SUPPLIED ENTRIES
= = = = =

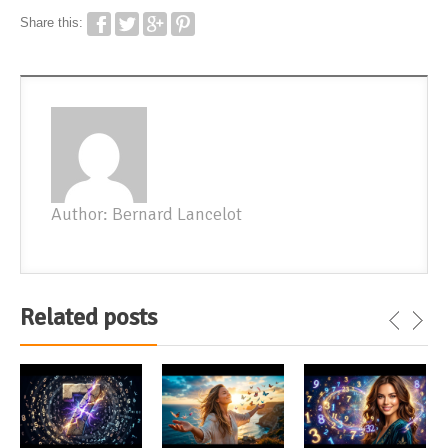
Share this:
Author: Bernard Lancelot
Related posts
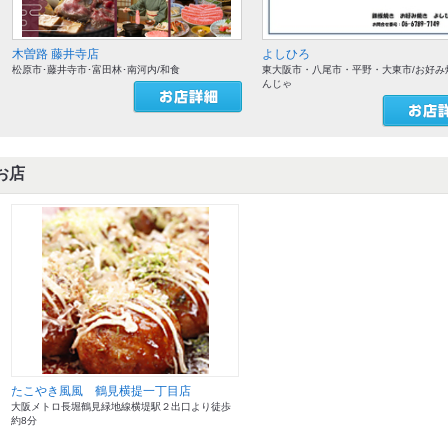
木曽路 藤井寺店
よしひろ
松原市･藤井寺市･富田林･南河内/和食
東大阪市・八尾市・平野・大東市/お好み
んじゃ
お店
たこやき風風 鶴見横提一丁目店
大阪メトロ長堀鶴見緑地線横堤駅２出口より徒歩
約8分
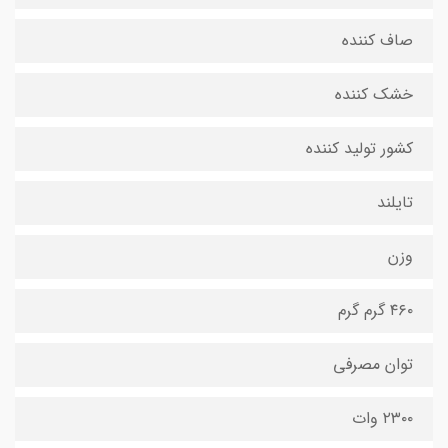
صاف کننده
خشک کننده
کشور تولید کننده
تایلند
وزن
۴۶۰ گرم گرم
توان مصرفی
۲۳۰۰ وات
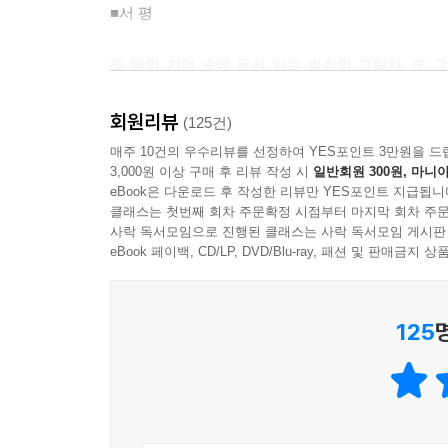
■서 평
롬바드는 머리를 좌우로 흔들었다. 그리고는 말했따
열 명의 기억 속에 묻혀 있는 범죄의 그림자, 또
"로저스는 장작을 패다가 살해되었소 - 그 일은 그
연결시켜서 열 명의 죽음을 교묘하게 이끌어 나간다
배회할 필요가 있겠소? 범인이라면 곧바로 침대에 
때까지 긴장을 늦출 수 없는 기교 또한 독자들에게
회원리뷰
(125건)
피가 얼어붙는 듯한 느낌을 받게 될 것이다.
블로어가 말했다.
매주 10건의 우수리뷰를 선정하여 YES포인트 3만원을 드
3,000원 이상 구매 후 리뷰 작성 시
일반회원 300원, 마니아
eBook은 다운로드 후 작성한 리뷰만 YES포인트 지급됩니
"당신은 중요한 것을 빠뜨리고 있소. 만일, 그녀가
클래스는 첫번째 회차 주문확정 시점부터 마지막 회차 주문
렇게 할 수 있었던 것이 아닐까요? 그것은, 말하자
사락 독서모임으로 진행된 클래스는 사락 독서모임 게시판
eBook 페이백, CD/LP, DVD/Blu-ray, 패션 및 판매금
--- p.170
"정말이지 브렌트 양은 너무나도 침착하게 앞치마를 
125
될 거라고 침착하게 말하더군요. 그 여자는 분명히
만, 머리가 이상해진 것만은 분명해요. 불행히도 종
녀는 언제나 자기 방에서 성경을 일고 있다고요."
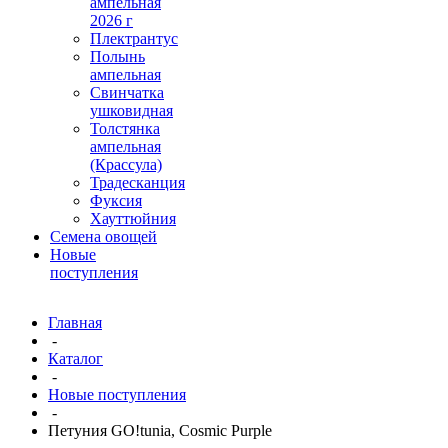
ампельная
2026 г
Плектрантус
Полынь
ампельная
Свинчатка
ушковидная
Толстянка
ампельная
(Крассула)
Традесканция
Фуксия
Хауттюйния
Семена овощей
Новые
поступления
Главная
-
Каталог
-
Новые поступления
-
Петуния GO!tunia, Cosmic Purple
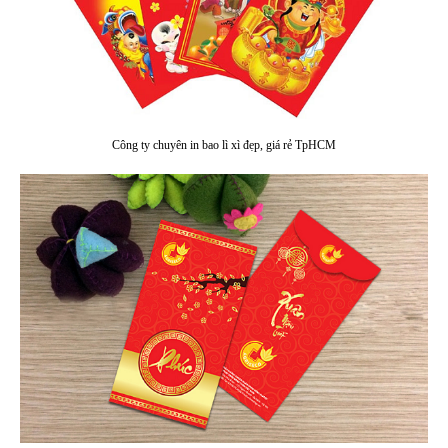
Công ty chuyên in bao lì xì đẹp, giá rẻ TpHCM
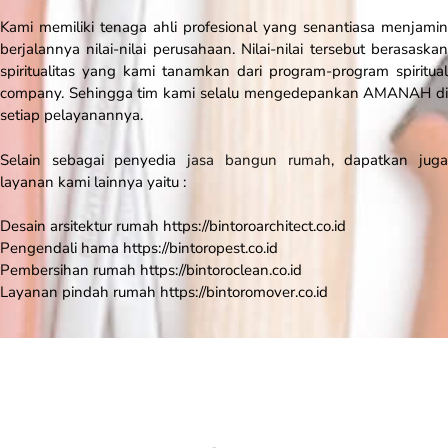
Kami memiliki tenaga ahli profesional yang senantiasa menjamin
berjalannya nilai-nilai perusahaan. Nilai-nilai tersebut berasaskan
spiritualitas yang kami tanamkan dari program-program spiritual
company. Sehingga tim kami selalu mengedepankan AMANAH di
setiap pelayanannya.
Selain sebagai penyedia
jasa bangun rumah
, dapatkan jug
layanan kami lainnya yaitu :
Desain arsitektur rumah https://bintoroarchitect.co.id
Pengendali hama https://bintoropest.co.id
Pembersihan rumah https://bintoroclean.co.id
Layanan pindah rumah https://bintoromover.co.id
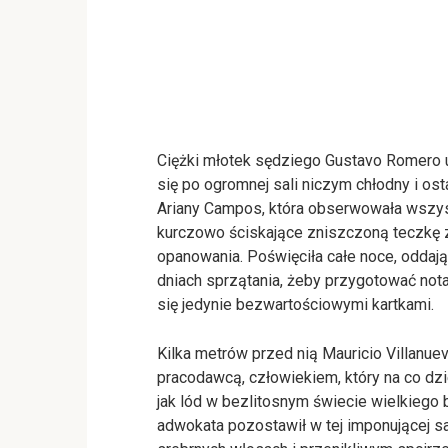
Ciężki młotek sędziego Gustavo Romero 
się po ogromnej sali niczym chłodny i os
Ariany Campos, która obserwowała wszystk
kurczowo ściskające zniszczoną teczkę 
opanowania. Poświęciła całe noce, oddaj
dniach sprzątania, żeby przygotować notat
się jedynie bezwartościowymi kartkami.
Kilka metrów przed nią Mauricio Villanuev
pracodawcą, człowiekiem, który na co dz
jak lód w bezlitosnym świecie wielkiego 
adwokata pozostawił w tej imponującej s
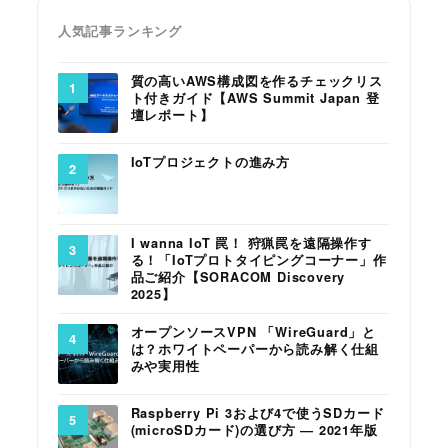
人気記事ランキング
質の高いAWS構成図を作るチェックリス
ト付きガイド【AWS Summit Japan 登
壇レポート】
IoTプロジェクトの進み方
I wanna IoT 罠！ 狩猟罠を遠隔操作す
る！「IoTプロトタイピングコーナー」作
品ご紹介【SORACOM Discovery
2025】
オープンソースVPN 「WireGuard」と
は？ホワイトペーパーから読み解く仕組
みや実用性
Raspberry Pi 3および4で使うSDカード
(microSDカード)の選び方 ― 2021年版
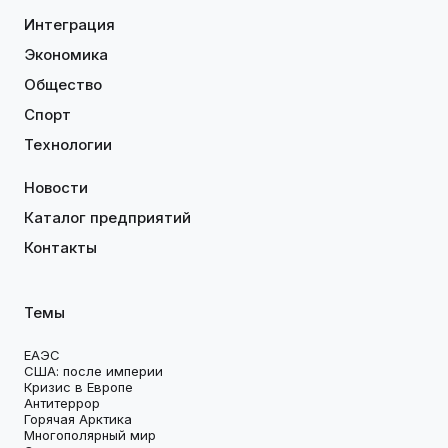
Интеграция
Экономика
Общество
Спорт
Технологии
Новости
Каталог предприятий
Контакты
Темы
ЕАЭС
США: после империи
Кризис в Европе
Антитеррор
Горячая Арктика
Многополярный мир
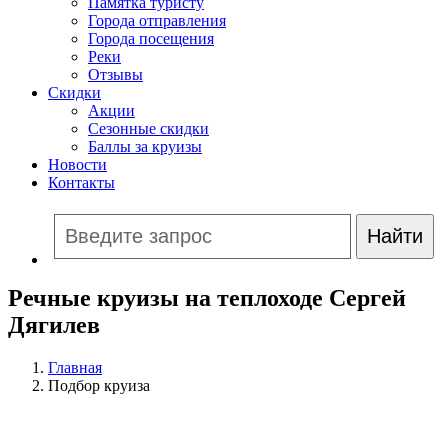
Памятка туристу
Города отправления
Города посещения
Реки
Отзывы
Скидки
Акции
Сезонные скидки
Баллы за круизы
Новости
Контакты
Речные круизы на теплоходе Сергей
Дягилев
Главная
Подбор круиза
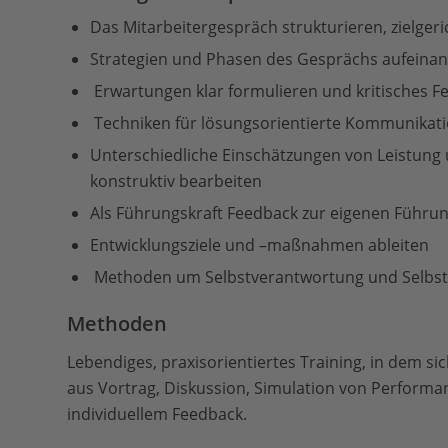
Das Mitarbeitergespräch strukturieren, zielge
Strategien und Phasen des Gesprächs aufeina
Erwartungen klar formulieren und kritisches F
Techniken für lösungsorientierte Kommunikat
Unterschiedliche Einschätzungen von Leistun
konstruktiv bearbeiten
Als Führungskraft Feedback zur eigenen Führun
Entwicklungsziele und –maßnahmen ableiten
Methoden um Selbstverantwortung und Selbsten
Methoden
Lebendiges, praxisorientiertes Training, in dem s
aus Vortrag, Diskussion, Simulation von Performa
individuellem Feedback.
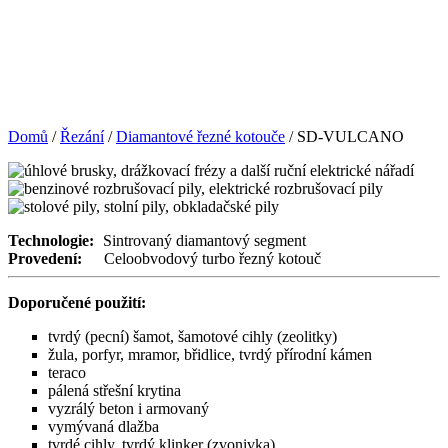
Domů
/
Řezání
/
Diamantové řezné kotouče
/ SD-VULCANO
Technologie:
Sintrovaný diamantový segment
Provedení:
Celoobvodový turbo řezný kotouč
Doporučené použití:
tvrdý (pecní) šamot, šamotové cihly (zeolitky)
žula, porfyr, mramor, břidlice, tvrdý přírodní kámen
teraco
pálená střešní krytina
vyzrálý beton i armovaný
vymývaná dlažba
tvrdé cihly, tvrdý klinker (zvonivka)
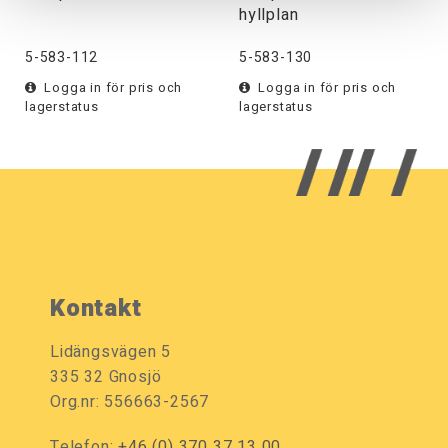
hyllplan
5-583-112
5-583-130
Logga in för pris och
Logga in för pris och
lagerstatus
lagerstatus
Kontakt
Lidängsvägen 5
335 32 Gnosjö
Org.nr: 556663-2567
Telefon:
+46 (0) 370 37 13 00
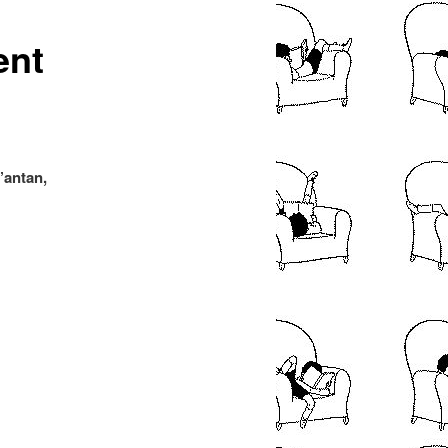
articles
ent
’antan,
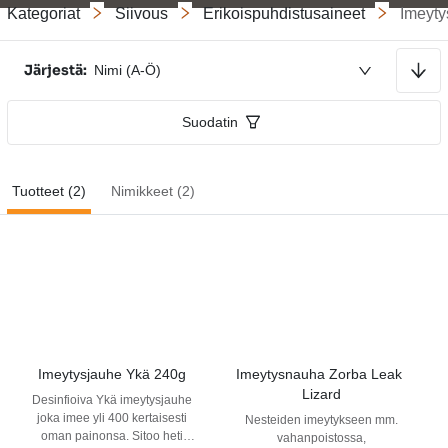
Kategoriat
Siivous
Erikoispuhdistusaineet
Imeyty
Lajitellaan nousevaan järjestykseen
Järjestä:
Nimi (A-Ö)
Suodatin
Tuotteet (2)
Nimikkeet (2)
Imeytysjauhe Ykä 240g
Imeytysnauha Zorba Leak 
Lizard
Desinfioiva Ykä imeytysjauhe
joka imee yli 400 kertaisesti
Nesteiden imeytykseen mm.
oman painonsa. Sitoo heti
vahanpoistossa,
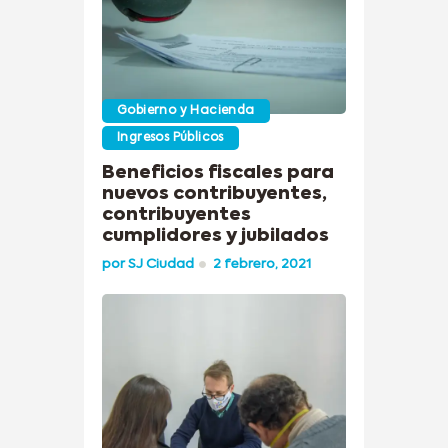
Gobierno y Hacienda
Ingresos Públicos
Beneficios fiscales para
nuevos contribuyentes,
contribuyentes
cumplidores y jubilados
por
SJ Ciudad
2 febrero, 2021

= = = = =

WHAT THE TASK ASKS
Please retype exactly the lines from the one containing "Tuotteet (2)" through the last line of the records, both included, leaving out every picture.

RESPONSE
Tuotteet (2)
Nimikkeet (2)
Imeytysjauhe Ykä 240g
Imeytysnauha Zorba Leak 
Lizard
Desinfioiva Ykä imeytysjauhe
joka imee yli 400 kertaisesti
Nesteiden imeytykseen mm.
oman painonsa. Sitoo heti
vahanpoistossa,
Gobierno y Hacienda
Ingresos Públicos
Beneficios fiscales para
nuevos contribuyentes,
contribuyentes
cumplidores y jubilados
por
SJ Ciudad
2 febrero, 2021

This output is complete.